Ela entrou, olhou ao redor, a sala estava cheia, aproximou-se do balcão onde uma atendente quase displicente mexia em alguns papéis e perguntou se a espera seria longa. A atendente olhou para ela e, por um momento, ela sentiu que se compadecera de seu estado, sabia estar doente mas não imaginava que tanto assim.
Não muito, disse a atendente, há apenas dois na sua frente, pode sentar-se que já lhe chamamos, tem hora?
Sim, disse ela, marquei há algum tempo já, deveria ter vindo antes mas não foi possível.
Entendo, respondeu a atendente, não se preocupe, há muitos aqui na mesma condição, peço que sente e aguarde, o doutor lhe atenderá em breve.

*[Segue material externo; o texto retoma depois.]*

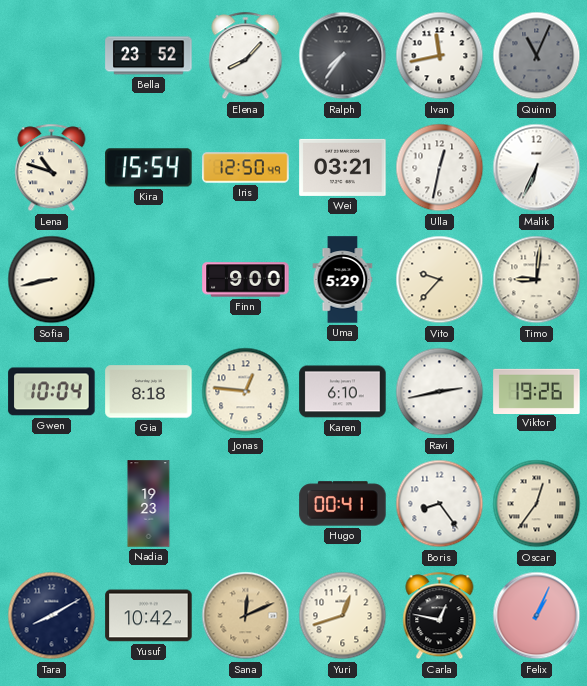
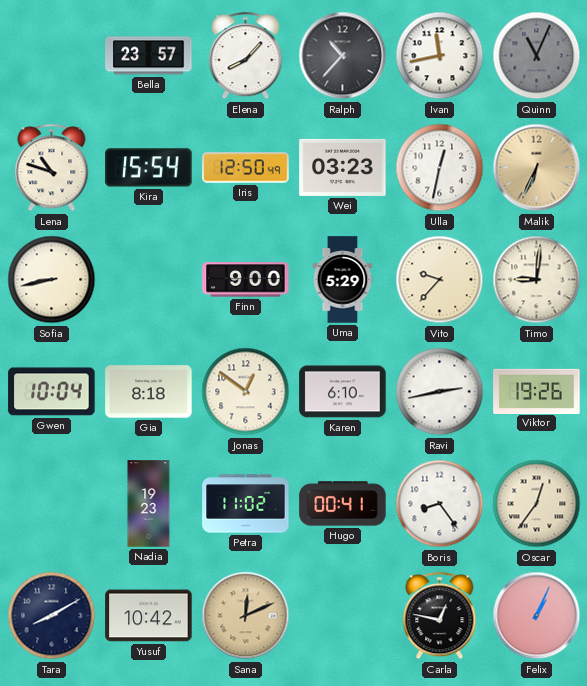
Bella: 23:52 -> 23:57
Ralph: 7:36 -> 10:37
Wei: 03:21 -> 03:23
Malik dial: white -> champagne
Jonas: 12:46 -> 12:51
Petra: none -> 11:02
Yuri: 12:42 -> none
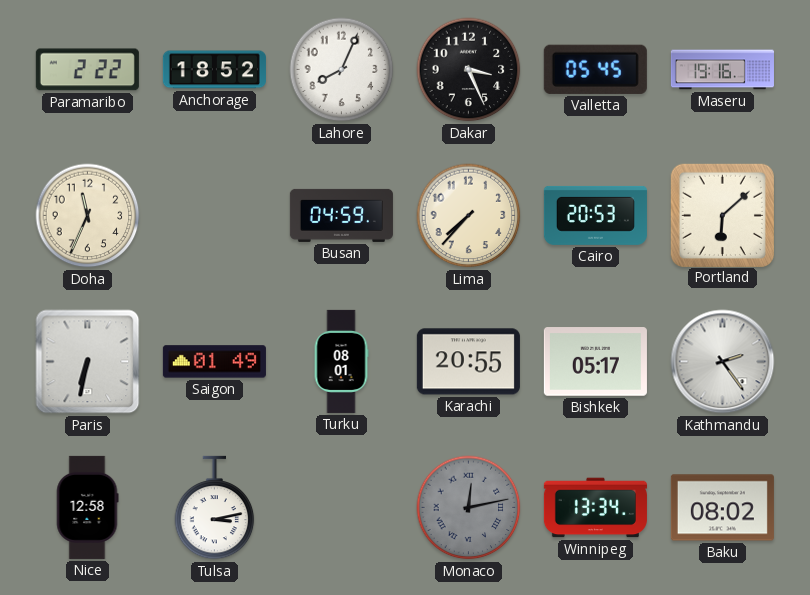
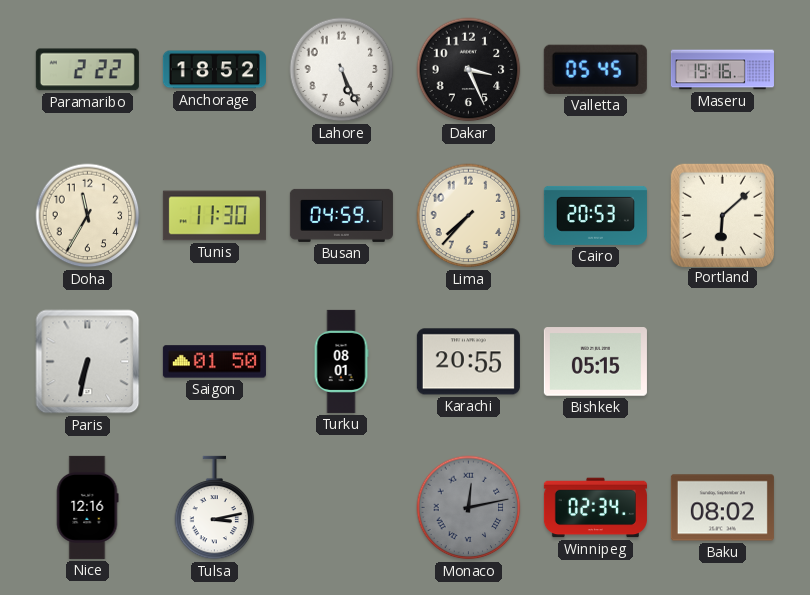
Lahore: 8:04 -> 5:26
Doha: 11:34 -> 11:35
Tunis: none -> 11:30
Saigon: 01:49 -> 01:50
Bishkek: 05:17 -> 05:15
Kathmandu: 2:24 -> none
Nice: 12:58 -> 12:16
Winnipeg: 13:34 -> 02:34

Ela agradeceu e foi sentar-se, procurou lugar afastado dos demais que ali estavam esperando atendimento, não queria conversar, ouvir lamentos de outros, problemas já os tinhas aos milhões e não carecia de aguentar os alheios.
Achou um lugar próximo a uma janela. Do lado de fora, o universo parecia calado, quieto e em paz mas ela sabia, era apenas uma impressão, havia via de morte acontecendo a cada segundo e as luzes que ela via no céu eram o testemunho silencioso de mortes há muito ocorridas, sentiu certa pena mas pensou que o universo era acima de tudo um lugar cruel, justo, mas cruel.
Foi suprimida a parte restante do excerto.